By Breanne Boland June 1, 2006 Issue

Rose and Ruby Darlen have similarities and differences like any identical twins do. Rose is introverted and loves writing poetry and prose, although she gets excited and loud when cheering on her hometown sports teams. Ruby is more traditionally girly – she loves clothes and celebrity magazines and stories about love. Despite their differences in interests and demeanor, the two of them get along very well, which is fortunate. Their survival depends upon it, as they’ve been joined at the head since birth, and any attempts at surgical separation would kill them both.

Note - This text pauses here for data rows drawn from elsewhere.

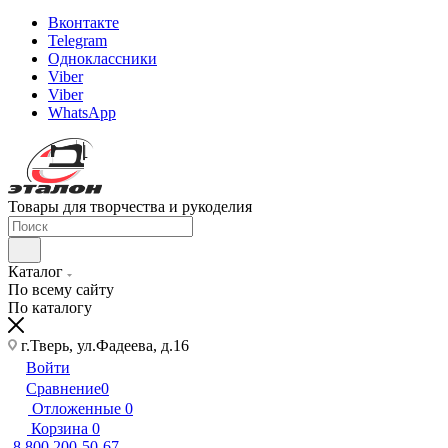
Вконтакте
Telegram
Одноклассники
Viber
Viber
WhatsApp
Товары для творчества и рукоделия
Каталог
По всему сайту
По каталогу
г.Тверь, ул.Фадеева, д.16
Войти
Сравнение
0
Отложенные
0
Корзина
0
8 800 200-50-67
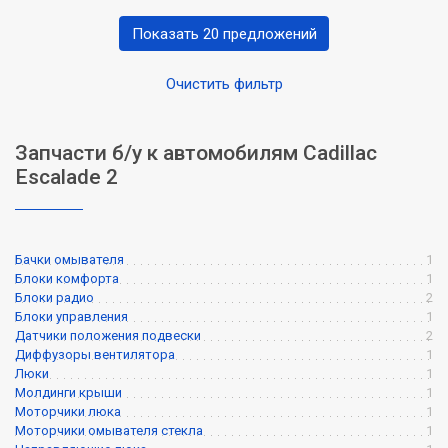
Показать 20 предложений
Очистить фильтр
Запчасти б/у к автомобилям Cadillac
Escalade 2
Бачки омывателя
1
Блоки комфорта
1
Блоки радио
2
Блоки управления
1
Датчики положения подвески
2
Диффузоры вентилятора
1
Люки
1
Молдинги крыши
1
Моторчики люка
1
Моторчики омывателя стекла
1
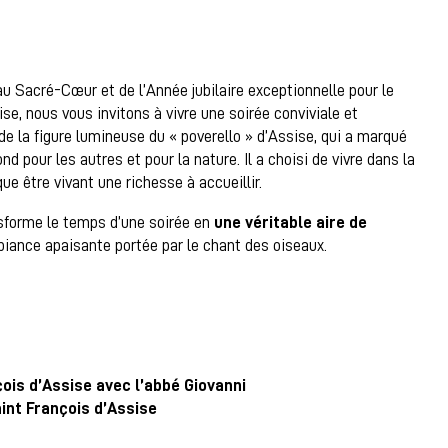
au Sacré-Cœur et de l’Année jubilaire exceptionnelle pour le
se, nous vous invitons à vivre une soirée conviviale et
 de la figure lumineuse du « poverello » d’Assise, qui a marqué
ond pour les autres et pour la nature. Il a choisi de vivre dans la
ue être vivant une richesse à accueillir.
ansforme le temps d’une soirée en
une véritable aire de
iance apaisante portée par le chant des oiseaux.
çois d’Assise avec l’abbé Giovanni
aint François d’Assise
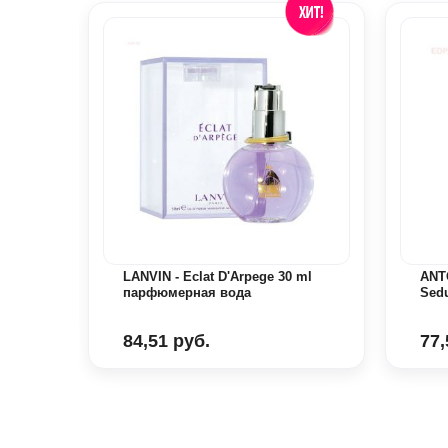
я
LANVIN - Eclat D'Arpege 30 ml
ANT
парфюмерная вода
Sedu
84,51 руб.
77,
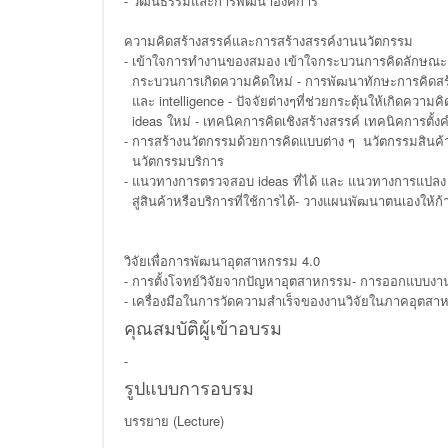
- วัฒนธรรมและการพัฒนาองค์การ
ความคิดสร้างสรรค์และการสร้างสรรค์งานนวัตกรรม
- เข้าใจการทำงานของสมอง เข้าใจกระบวนการคิดลักษณะต่า
กระบวนการเกิดความคิดใหม่ - การพัฒนาทักษะการคิดสร้างส
และ intelligence - ปัจจัยต่างๆที่ช่วยกระตุ้นให้เกิดความ
ideas ใหม่ - เทคนิคการคิดเชิงสร้างสรรค์ เทคนิคการตั้ง
- การสร้างนวัตกรรมด้วยการคิดแบบต่าง ๆ นวัตกรรมสินค้
นวัตกรรมบริการ
- แนวทางการตรวจสอบ ideas ที่ได้ และ แนวทางการแปลง
สู่สินค้าหรือบริการที่ใช้การได้- วางแผนพัฒนาตนเองให้ก้าว
วิจัยเพื่อการพัฒนาอุตสาหกรรม 4.0
- การตั้งโจทย์วิจัยจากปัญหาอุตสาหกรรม- การออกแบบงาน
- เครื่องมือในการวัดความสำเร็จของงานวิจัยในภาคอุตสาหก
คุณสมบัติผู้เข้าอบรม
-
รูปแบบการอบรม
บรรยาย (Lecture)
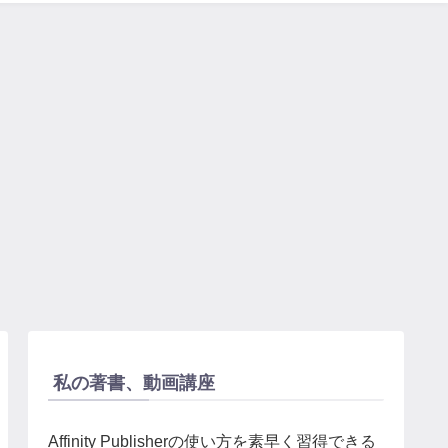
私の著書、動画講座
Affinity Publisherの使い方を素早く習得できる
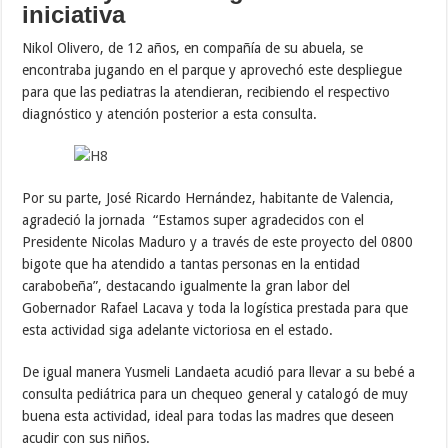
iniciativa
Nikol Olivero, de 12 años, en compañía de su abuela, se
encontraba jugando en el parque y aprovechó este despliegue
para que las pediatras la atendieran, recibiendo el respectivo
diagnóstico y atención posterior a esta consulta.
Por su parte, José Ricardo Hernández, habitante de Valencia,
agradeció la jornada “Estamos super agradecidos con el
Presidente Nicolas Maduro y a través de este proyecto del 0800
bigote que ha atendido a tantas personas en la entidad
carabobeña”, destacando igualmente la gran labor del
Gobernador Rafael Lacava y toda la logística prestada para que
esta actividad siga adelante victoriosa en el estado.
De igual manera Yusmeli Landaeta acudió para llevar a su bebé a
consulta pediátrica para un chequeo general y catalogó de muy
buena esta actividad, ideal para todas las madres que deseen
acudir con sus niños.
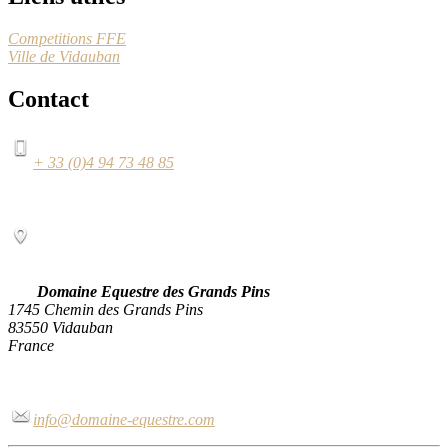
Competitions FFE
Ville de Vidauban
Contact
+ 33 (0)4 94 73 48 85
Domaine Equestre des Grands Pins
1745 Chemin des Grands Pins
83550 Vidauban
France
info@domaine-equestre.com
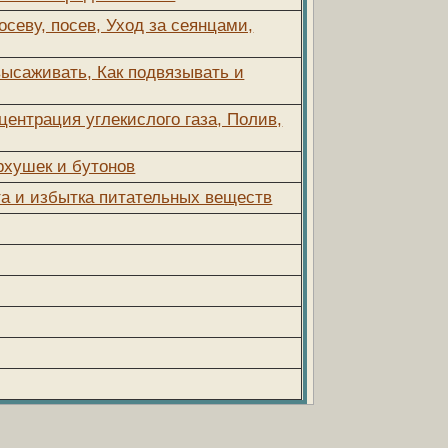
осеву, посев, Уход за сеянцами,
высаживать, Как подвязывать и
центрация углекислого газа, Полив,
рхушек и бутонов
та и избытка питательных веществ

Lori Lansens has written this story in the form of a fictional memoir, told mostly by Rose, but with the occasional interjected chapter by Ruby. Rose has always wanted to be a writer, and has the practiced and mannered voice of a person who has been striving toward that goal, but who feels self-conscious about her lack of education. Ruby comes along for the ride, adding chapters sporadically in her more confessional, passed-note style. She doesn’t share Rose’s compulsion to tell their story, but doesn’t want it out there without some say from her. Together, they tell the whole of a pair of connected lives, often overlapping in a way that’s funnier and more affecting than the usual he said-she said that comes from this type of storytelling. The characters didn’t share their writing as they were going through it, so Ruby often deflates Rose’s attempts at suspense and pacing (or denial), and the two frequently speculate about what the other is writing, often assuming the worst. While it would seem impossible for two people joined at the head to have any secrets from each other, this is not true of the Darlen twins. The reader discovers it in several hilarious ways, and a few that are incredibly sad and moving.

Ruby often tells Rose that no one will want to read the memoir of conjoined twins, but she is, of course, wrong. However, the people in the story who encourage Rose’s writing are also wrong, for different reasons. Ruby feels that people won’t want to read about something that they won’t relate to, but the more encouraging characters are imagining a salacious tell-all, the literary equivalent of a sideshow. Rose and Ruby’s story is neither — there are indeed plenty of details about the life of the world’s oldest surviving craniopagus twins, revelations of the careful research Lansens clearly undertook before writing this book. For instance, their joining makes them top-heavy, so certain activities, like swimming, are out of the question. Also, their house is filled with mirrors, so they can look at each other while talking. When they go somewhere without them, they feel lost and disconnected from each other.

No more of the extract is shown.